● **What you will do**
In full and without alteration, reproduce every record.

::: Data extracts

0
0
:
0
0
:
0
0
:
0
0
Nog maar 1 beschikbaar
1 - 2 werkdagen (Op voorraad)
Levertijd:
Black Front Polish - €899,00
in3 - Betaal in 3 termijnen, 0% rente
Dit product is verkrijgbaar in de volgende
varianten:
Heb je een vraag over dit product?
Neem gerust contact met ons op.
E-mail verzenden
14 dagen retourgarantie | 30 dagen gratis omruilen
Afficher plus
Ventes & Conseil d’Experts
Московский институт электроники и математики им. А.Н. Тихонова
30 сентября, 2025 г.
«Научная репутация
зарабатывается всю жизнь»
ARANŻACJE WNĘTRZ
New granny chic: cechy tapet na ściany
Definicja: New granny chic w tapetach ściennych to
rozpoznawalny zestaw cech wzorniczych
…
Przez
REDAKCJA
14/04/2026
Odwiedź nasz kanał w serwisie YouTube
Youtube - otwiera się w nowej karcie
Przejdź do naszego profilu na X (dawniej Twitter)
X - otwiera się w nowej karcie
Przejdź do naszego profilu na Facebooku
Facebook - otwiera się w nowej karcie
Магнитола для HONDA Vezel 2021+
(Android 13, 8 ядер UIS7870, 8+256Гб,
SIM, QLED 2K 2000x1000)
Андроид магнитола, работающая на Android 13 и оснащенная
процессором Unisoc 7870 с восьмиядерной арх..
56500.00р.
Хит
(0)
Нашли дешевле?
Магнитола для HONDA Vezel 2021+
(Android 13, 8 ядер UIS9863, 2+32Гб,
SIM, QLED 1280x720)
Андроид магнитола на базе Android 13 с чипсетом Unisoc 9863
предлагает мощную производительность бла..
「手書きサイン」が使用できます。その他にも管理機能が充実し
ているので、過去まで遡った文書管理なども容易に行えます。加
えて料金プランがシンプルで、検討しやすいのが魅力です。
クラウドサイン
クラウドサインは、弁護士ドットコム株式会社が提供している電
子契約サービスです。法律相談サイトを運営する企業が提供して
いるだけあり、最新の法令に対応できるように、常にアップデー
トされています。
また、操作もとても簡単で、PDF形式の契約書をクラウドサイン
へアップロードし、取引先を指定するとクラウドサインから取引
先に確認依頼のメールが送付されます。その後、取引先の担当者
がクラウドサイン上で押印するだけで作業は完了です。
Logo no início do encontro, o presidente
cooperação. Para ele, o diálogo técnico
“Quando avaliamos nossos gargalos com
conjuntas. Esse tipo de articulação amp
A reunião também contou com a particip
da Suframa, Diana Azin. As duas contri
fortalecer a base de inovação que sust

::::::

● **Answer to this task**
0
0
:
0
0
:
0
0
:
0
0
Nog maar 1 beschikbaar
1 - 2 werkdagen (Op voorraad)
Levertijd:
Black Front Polish - €899,00
in3 - Betaal in 3 termijnen, 0% rente
Dit product is verkrijgbaar in de volgende
varianten:
Heb je een vraag over dit product?
Neem gerust contact met ons op.
E-mail verzenden
14 dagen retourgarantie | 30 dagen gratis omruilen
Afficher plus
Ventes & Conseil d’Experts
Московский институт электроники и математики им. А.Н. Тихонова
30 сентября, 2025 г.
«Научная репутация
зарабатывается всю жизнь»
ARANŻACJE WNĘTRZ
New granny chic: cechy tapet na ściany
Definicja: New granny chic w tapetach ściennych to
rozpoznawalny zestaw cech wzorniczych
…
Przez
REDAKCJA
14/04/2026
Odwiedź nasz kanał w serwisie YouTube
Youtube - otwiera się w nowej karcie
Przejdź do naszego profilu na X (dawniej Twitter)
X - otwiera się w nowej karcie
Przejdź do naszego profilu na Facebooku
Facebook - otwiera się w nowej karcie
Магнитола для HONDA Vezel 2021+
(Android 13, 8 ядер UIS7870, 8+256Гб,
SIM, QLED 2K 2000x1000)
Андроид магнитола, работающая на Android 13 и оснащенная
процессором Unisoc 7870 с восьмиядерной арх..
56500.00р.
Хит
(0)
Нашли дешевле?
Магнитола для HONDA Vezel 2021+
(Android 13, 8 ядер UIS9863, 2+32Гб,
SIM, QLED 1280x720)
Андроид магнитола на базе Android 13 с чипсетом Unisoc 9863
предлагает мощную производительность бла..
「手書きサイン」が使用できます。その他にも管理機能が充実し
ているので、過去まで遡った文書管理なども容易に行えます。加
えて料金プランがシンプルで、検討しやすいのが魅力です。
クラウドサイン
クラウドサインは、弁護士ドットコム株式会社が提供している電
子契約サービスです。法律相談サイトを運営する企業が提供して
いるだけあり、最新の法令に対応できるように、常にアップデー
トされています。
また、操作もとても簡単で、PDF形式の契約書をクラウドサイン
へアップロードし、取引先を指定するとクラウドサインから取引
先に確認依頼のメールが送付されます。その後、取引先の担当者
がクラウドサイン上で押印するだけで作業は完了です。
Logo no início do encontro, o presidente
cooperação. Para ele, o diálogo técnico
“Quando avaliamos nossos gargalos com
conjuntas. Esse tipo de articulação amp
A reunião também contou com a particip
da Suframa, Diana Azin. As duas contri
fortalecer a base de inovação que sust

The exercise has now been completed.